EXTRACTED RECORDS:
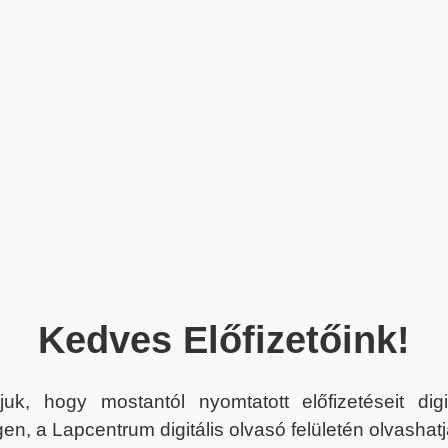
Kedves Előfizetőink!
juk, hogy mostantól nyomtatott előfizetéseit dig
en, a Lapcentrum digitális olvasó felületén olvashatj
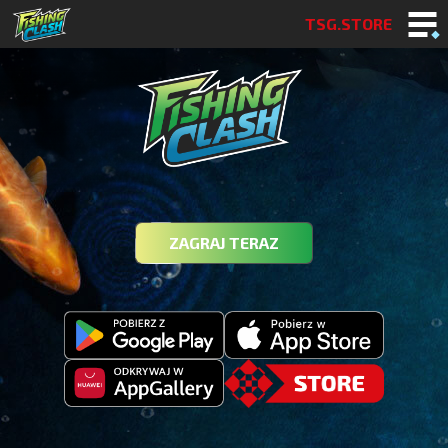
TSG.STORE
ZAGRAJ TERAZ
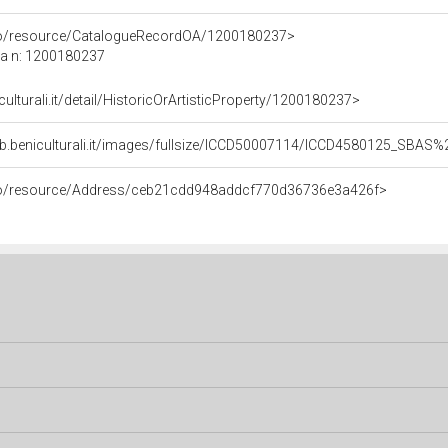
rco/resource/CatalogueRecordOA/1200180237>
ca n: 1200180237
culturali.it/detail/HistoricOrArtisticProperty/1200180237>
eb.beniculturali.it/images/fullsize/ICCD50007114/ICCD4580125_SBA
rco/resource/Address/ceb21cdd948addcf770d36736e3a426f>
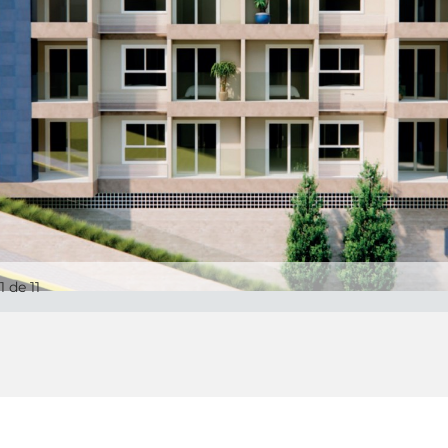
1
de 11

HOW TO COMPLETE THIS TASK:
The expected output is exactly the lines from the one containing "ZAGRAJ TERAZ" through the last line of the listing, both included, with every picture left out.

EXERCISE ANSWER:
ZAGRAJ TERAZ
rco/resource/CatalogueRecordOA/1200180237>
ca n: 1200180237
culturali.it/detail/HistoricOrArtisticProperty/1200180237>
eb.beniculturali.it/images/fullsize/ICCD50007114/ICCD4580125_SBA
rco/resource/Address/ceb21cdd948addcf770d36736e3a426f>
1
de 11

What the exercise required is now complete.